Problem details: Each line holding the word "input" must appear in the answer, copied from the entries.

Dataset entries:

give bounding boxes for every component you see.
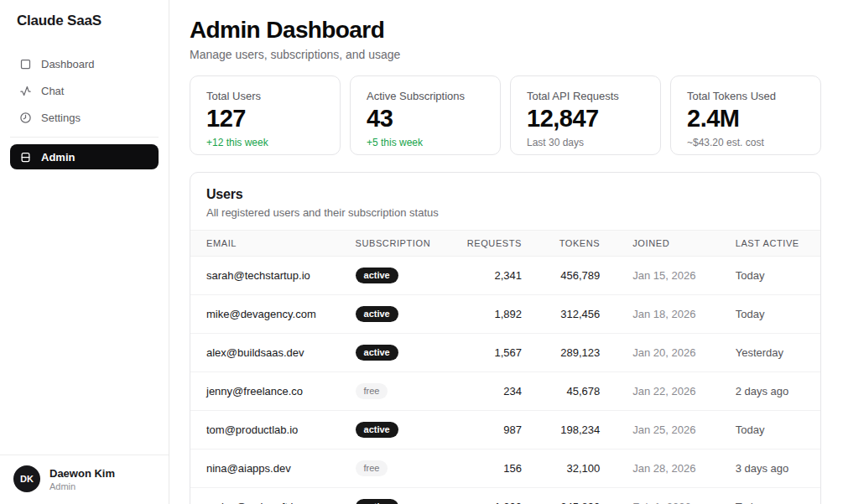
sidebar: Claude SaaS Dashboard Chat Settings [0, 0, 169, 504]
users-table: Email Subscription Requests Tokens Joine… [190, 230, 820, 504]
user-last-active: Today [736, 295, 820, 334]
dashboard-icon [18, 57, 32, 70]
user-requests: 234 [443, 372, 522, 411]
user-requests: 1,892 [443, 295, 522, 334]
stat-note: +5 this week [367, 137, 484, 148]
app-window: Claude SaaS Dashboard Chat Settings [0, 0, 843, 504]
user-tokens: 289,123 [522, 334, 600, 372]
stat-label: Total Users [206, 90, 324, 102]
user-requests: 1,203 [443, 488, 522, 504]
stat-note: ~$43.20 est. cost [687, 137, 804, 148]
sidebar-item-admin[interactable]: Admin [10, 144, 159, 169]
main-content: Admin Dashboard Manage users, subscripti… [169, 0, 843, 504]
stat-value: 43 [367, 105, 484, 132]
clock-icon [18, 111, 32, 124]
sidebar-item-label: Chat [41, 85, 64, 97]
user-requests: 156 [443, 449, 522, 488]
sidebar-nav: Dashboard Chat Settings Admin [0, 51, 169, 169]
stat-card: Total Users 127 +12 this week [190, 75, 341, 155]
stat-value: 12,847 [527, 105, 644, 132]
sidebar-item-label: Settings [41, 112, 81, 124]
table-row: mike@devagency.com active 1,892 312,456 … [190, 295, 820, 334]
user-email: tom@productlab.io [190, 411, 356, 449]
users-card-header: Users All registered users and their sub… [190, 173, 820, 230]
stat-card: Active Subscriptions 43 +5 this week [350, 75, 501, 155]
user-name: Daewon Kim [49, 467, 115, 480]
table-row: alex@buildsaas.dev active 1,567 289,123 … [190, 334, 820, 372]
user-email: nina@aiapps.dev [190, 449, 356, 488]
stat-label: Active Subscriptions [367, 90, 484, 102]
user-requests: 1,567 [443, 334, 522, 372]
subscription-badge: active [356, 268, 398, 283]
stats-row: Total Users 127 +12 this week Active Sub… [190, 75, 821, 155]
column-header: Tokens [522, 231, 600, 257]
column-header: Subscription [356, 231, 443, 257]
user-last-active: Today [736, 411, 820, 449]
user-profile[interactable]: DK Daewon Kim Admin [0, 455, 169, 504]
user-last-active: Today [736, 257, 820, 295]
user-email: carlos@webcraft.io [190, 488, 356, 504]
column-header: Joined [600, 231, 735, 257]
subscription-cell: active [356, 488, 443, 504]
subscription-badge: active [356, 422, 398, 438]
table-row: nina@aiapps.dev free 156 32,100 Jan 28, … [190, 449, 820, 488]
database-icon [18, 150, 32, 164]
subscription-cell: active [356, 295, 443, 334]
user-email: alex@buildsaas.dev [190, 334, 356, 372]
subscription-cell: free [356, 372, 443, 411]
stat-label: Total API Requests [527, 90, 644, 102]
table-row: carlos@webcraft.io active 1,203 245,890 … [190, 488, 820, 504]
table-row: jenny@freelance.co free 234 45,678 Jan 2… [190, 372, 820, 411]
users-card-title: Users [206, 187, 804, 202]
user-email: mike@devagency.com [190, 295, 356, 334]
stat-note: Last 30 days [527, 137, 644, 148]
subscription-cell: free [356, 449, 443, 488]
stat-value: 127 [206, 105, 324, 132]
activity-icon [18, 84, 32, 97]
user-joined: Jan 18, 2026 [600, 295, 735, 334]
user-tokens: 32,100 [522, 449, 600, 488]
stat-label: Total Tokens Used [687, 90, 804, 102]
stat-card: Total Tokens Used 2.4M ~$43.20 est. cost [670, 75, 821, 155]
column-header: Requests [443, 231, 522, 257]
user-last-active: 2 days ago [736, 372, 820, 411]
stat-card: Total API Requests 12,847 Last 30 days [510, 75, 661, 155]
users-table-body: sarah@techstartup.io active 2,341 456,78… [190, 257, 820, 504]
users-card: Users All registered users and their sub… [190, 172, 821, 504]
subscription-badge: active [356, 345, 398, 361]
user-info: Daewon Kim Admin [49, 467, 115, 491]
user-joined: Jan 15, 2026 [600, 257, 735, 295]
user-tokens: 456,789 [522, 257, 600, 295]
user-last-active: Today [736, 488, 820, 504]
user-email: jenny@freelance.co [190, 372, 356, 411]
nav-divider [10, 137, 159, 138]
user-role: Admin [49, 481, 115, 491]
column-header: Last Active [736, 231, 820, 257]
user-joined: Jan 20, 2026 [600, 334, 735, 372]
column-header: Email [190, 231, 356, 257]
page-title: Admin Dashboard [190, 17, 821, 44]
stat-value: 2.4M [687, 105, 804, 132]
user-tokens: 45,678 [522, 372, 600, 411]
user-tokens: 245,890 [522, 488, 600, 504]
subscription-badge: free [356, 460, 388, 476]
user-requests: 2,341 [443, 257, 522, 295]
sidebar-item-dashboard[interactable]: Dashboard [10, 51, 159, 76]
sidebar-item-label: Dashboard [41, 58, 95, 70]
header-row: Email Subscription Requests Tokens Joine… [190, 231, 820, 257]
user-requests: 987 [443, 411, 522, 449]
user-tokens: 312,456 [522, 295, 600, 334]
avatar: DK [13, 465, 40, 492]
sidebar-item-chat[interactable]: Chat [10, 78, 159, 103]
page-subtitle: Manage users, subscriptions, and usage [190, 48, 821, 61]
user-joined: Jan 22, 2026 [600, 372, 735, 411]
users-card-subtitle: All registered users and their subscript… [206, 206, 804, 219]
sidebar-item-settings[interactable]: Settings [10, 105, 159, 130]
table-row: sarah@techstartup.io active 2,341 456,78… [190, 257, 820, 295]
subscription-cell: active [356, 411, 443, 449]
user-joined: Feb 1, 2026 [600, 488, 735, 504]
users-table-head: Email Subscription Requests Tokens Joine… [190, 231, 820, 257]
subscription-badge: active [356, 306, 398, 322]
stat-note: +12 this week [206, 137, 324, 148]
subscription-cell: active [356, 257, 443, 295]
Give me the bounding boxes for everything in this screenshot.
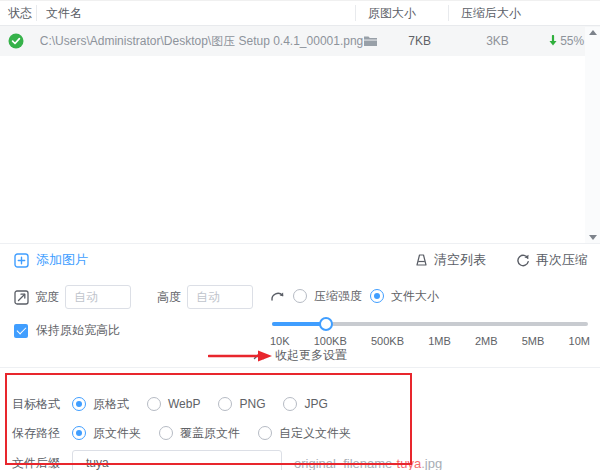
radio-icon[interactable] — [258, 426, 272, 440]
radio-icon[interactable] — [293, 289, 307, 303]
filesize-slider[interactable] — [272, 317, 588, 331]
dimension-row: 宽度 高度 — [14, 284, 270, 310]
column-header-filename: 文件名 — [36, 5, 355, 21]
path-overwrite-label: 覆盖原文件 — [180, 425, 240, 442]
resize-settings: 宽度 高度 保持原始宽高比 — [14, 284, 270, 344]
row-filename-cell: C:\Users\Administrator\Desktop\图压 Setup … — [31, 33, 397, 49]
column-header-original-size: 原图大小 — [355, 5, 448, 21]
slider-handle[interactable] — [319, 317, 333, 331]
tuya-compressor-window: 状态 文件名 原图大小 压缩后大小 C:\Users\Administrator… — [0, 0, 600, 470]
refresh-icon — [516, 253, 530, 267]
recompress-button[interactable]: 再次压缩 — [516, 251, 588, 269]
save-path-row: 保存路径 原文件夹 覆盖原文件 自定义文件夹 — [0, 418, 600, 448]
preview-prefix: original_filename — [294, 456, 392, 470]
mode-filesize-label: 文件大小 — [391, 288, 439, 305]
preview-highlight: -tuya — [392, 456, 421, 470]
scroll-down-icon[interactable] — [589, 235, 597, 240]
file-list-header: 状态 文件名 原图大小 压缩后大小 — [0, 1, 600, 26]
mode-strength-radio[interactable]: 压缩强度 — [293, 288, 362, 305]
height-input[interactable] — [187, 285, 253, 309]
height-label: 高度 — [157, 289, 181, 306]
row-status-cell — [0, 33, 31, 49]
radio-icon[interactable] — [283, 397, 297, 411]
row-compressed-cell: 3KB 55% — [474, 33, 600, 49]
file-list-panel: 状态 文件名 原图大小 压缩后大小 C:\Users\Administrator… — [0, 1, 600, 244]
compression-mode-row: 压缩强度 文件大小 — [270, 284, 590, 308]
suffix-input[interactable] — [72, 450, 282, 470]
clear-list-button[interactable]: 清空列表 — [415, 251, 486, 269]
slider-fill — [272, 322, 326, 326]
compression-settings: 压缩强度 文件大小 10K 100KB 500KB 1MB 2MB 5MB 10… — [270, 284, 600, 344]
rotate-arrow-icon[interactable] — [270, 289, 285, 303]
suffix-label: 文件后缀 — [12, 455, 72, 470]
radio-icon[interactable] — [147, 397, 161, 411]
collapse-more-settings[interactable]: 收起更多设置 — [0, 344, 600, 368]
format-webp-radio[interactable]: WebP — [147, 397, 200, 411]
scroll-up-icon[interactable] — [589, 30, 597, 35]
path-overwrite-radio[interactable]: 覆盖原文件 — [159, 425, 240, 442]
resize-icon — [14, 290, 29, 305]
column-header-status: 状态 — [0, 5, 36, 22]
collapse-label: 收起更多设置 — [275, 347, 347, 364]
width-label: 宽度 — [35, 289, 59, 306]
path-custom-folder-label: 自定义文件夹 — [279, 425, 351, 442]
add-images-label: 添加图片 — [36, 251, 88, 269]
mode-strength-label: 压缩强度 — [314, 288, 362, 305]
target-format-row: 目标格式 原格式 WebP PNG — [0, 380, 600, 418]
row-original-size: 7KB — [396, 33, 474, 49]
toolbar: 添加图片 清空列表 再次压缩 — [0, 244, 600, 276]
preview-ext: .jpg — [421, 456, 442, 470]
mode-filesize-radio[interactable]: 文件大小 — [370, 288, 439, 305]
radio-checked-icon[interactable] — [370, 289, 384, 303]
radio-checked-icon[interactable] — [72, 426, 86, 440]
list-scrollbar[interactable] — [585, 27, 600, 243]
keep-ratio-label: 保持原始宽高比 — [36, 322, 120, 339]
keep-ratio-row: 保持原始宽高比 — [14, 322, 270, 339]
folder-icon[interactable] — [363, 35, 378, 47]
save-path-label: 保存路径 — [12, 425, 72, 442]
path-custom-folder-radio[interactable]: 自定义文件夹 — [258, 425, 351, 442]
add-images-button[interactable]: 添加图片 — [14, 251, 88, 269]
format-original-label: 原格式 — [93, 396, 129, 413]
reduction-percent: 55% — [560, 33, 584, 49]
toolbar-right: 清空列表 再次压缩 — [415, 251, 588, 269]
width-input[interactable] — [65, 285, 131, 309]
recompress-label: 再次压缩 — [536, 251, 588, 269]
suffix-row: 文件后缀 original_filename-tuya.jpg — [0, 448, 600, 470]
format-original-radio[interactable]: 原格式 — [72, 396, 129, 413]
suffix-preview: original_filename-tuya.jpg — [294, 456, 442, 470]
settings-area: 宽度 高度 保持原始宽高比 — [0, 276, 600, 344]
table-row[interactable]: C:\Users\Administrator\Desktop\图压 Setup … — [0, 26, 600, 56]
format-png-label: PNG — [239, 397, 265, 411]
file-path: C:\Users\Administrator\Desktop\图压 Setup … — [40, 33, 364, 49]
red-arrow-icon — [208, 349, 274, 363]
eraser-icon — [415, 253, 428, 267]
check-circle-icon — [8, 33, 31, 49]
row-compressed-size: 3KB — [486, 33, 548, 49]
format-png-radio[interactable]: PNG — [218, 397, 265, 411]
keep-ratio-checkbox[interactable] — [14, 324, 28, 338]
plus-square-icon — [14, 253, 29, 268]
arrow-down-icon — [548, 35, 558, 47]
path-original-folder-label: 原文件夹 — [93, 425, 141, 442]
radio-checked-icon[interactable] — [72, 397, 86, 411]
clear-list-label: 清空列表 — [434, 251, 486, 269]
column-header-compressed-size: 压缩后大小 — [448, 5, 600, 21]
format-jpg-label: JPG — [304, 397, 327, 411]
format-jpg-radio[interactable]: JPG — [283, 397, 327, 411]
radio-icon[interactable] — [218, 397, 232, 411]
format-webp-label: WebP — [168, 397, 200, 411]
target-format-label: 目标格式 — [12, 396, 72, 413]
reduction-badge: 55% — [548, 33, 584, 49]
path-original-folder-radio[interactable]: 原文件夹 — [72, 425, 141, 442]
radio-icon[interactable] — [159, 426, 173, 440]
more-settings-panel: 目标格式 原格式 WebP PNG — [0, 368, 600, 470]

Answer box:
height-input[interactable] — [187, 285, 253, 309]
suffix-input[interactable] — [72, 450, 282, 470]
width-input[interactable] — [65, 285, 131, 309]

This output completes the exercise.